Und so sind auch die Auswege, die die Personen wählen jeweils andere: Flucht, Untergrund, Rückzug. 

"Wenn man nicht ein bisschen Distanz zu den Dingen hätte, könnte man es manchmal wirklich nicht aushalten. Ich sitze jeden freien Augenblick bei den Büchern. Telefon und Radio abgestellt. Das ist meine Insel." 

So Dr. Heidemann. 

Zu dieser bedrückenden Welt der Erwachsenen schafft Anna Gmeyner aber eine Gegenwelt, fast eine kleine Utopie in der Welt der Kinder, ihrer großen Solidarität und Freundschaft zueinander, ihrem kleinen Reich an der Mauer, an der sie sich immer treffen. Um so bitterer, dass diese Utopie am Ende zu scheitern scheint - ein Sinnbild für die Menschlichkeit in Deutschland?
 
Anna Gmeyner schreibt in einem berührenden Ton, der auch das Pathos nicht scheut, bildreich, poetisch, berührend. Ein ganz wunderbares, sehr zu empfehlendes Stück Literatur.

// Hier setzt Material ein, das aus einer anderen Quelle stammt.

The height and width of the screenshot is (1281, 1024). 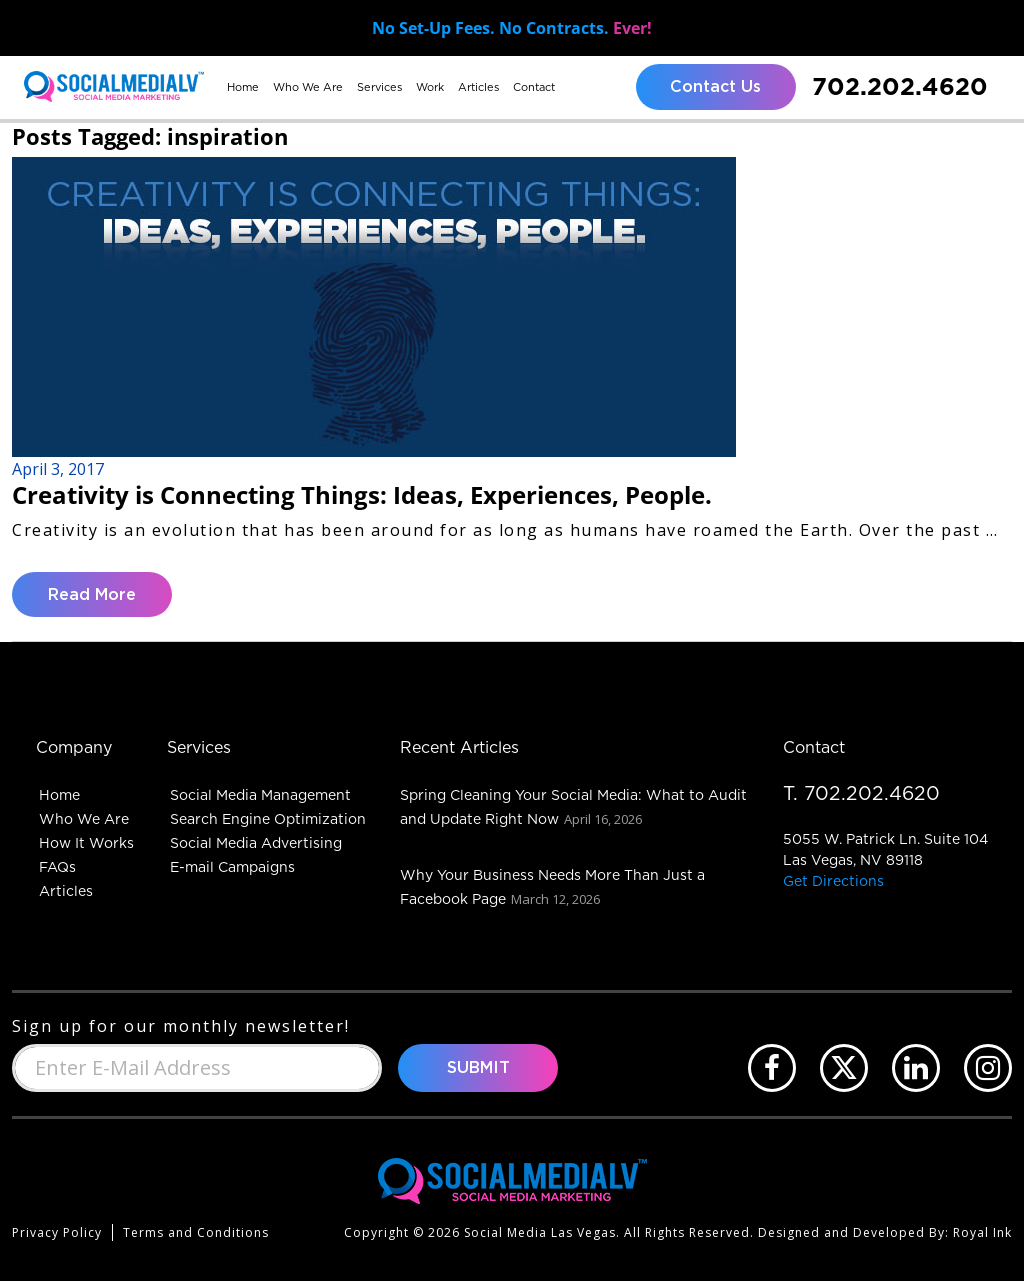 I want to click on Social Media Management, so click(x=260, y=795).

Das Ende ist traurig, wenn auch nicht ganz hoffnungslos. Und kein Leser wird in Zukunft das Sternbild der Kassiopeia mit ihren fünf, ein W oder eben ein M wie Manja bildenden Sternen einfach so betrachten. Steht es doch für die Freundschaft der Kinder und für den Beginn dieses schönen Romans: 

"Einen Augenblick lang hatte die Kassiopeia deutlich mit ihren fünf strahlenden Endsternen über dem Kirchturm gestanden. Nun verschwand sie sehr schnell unter schwarzen, treibenden Wolken."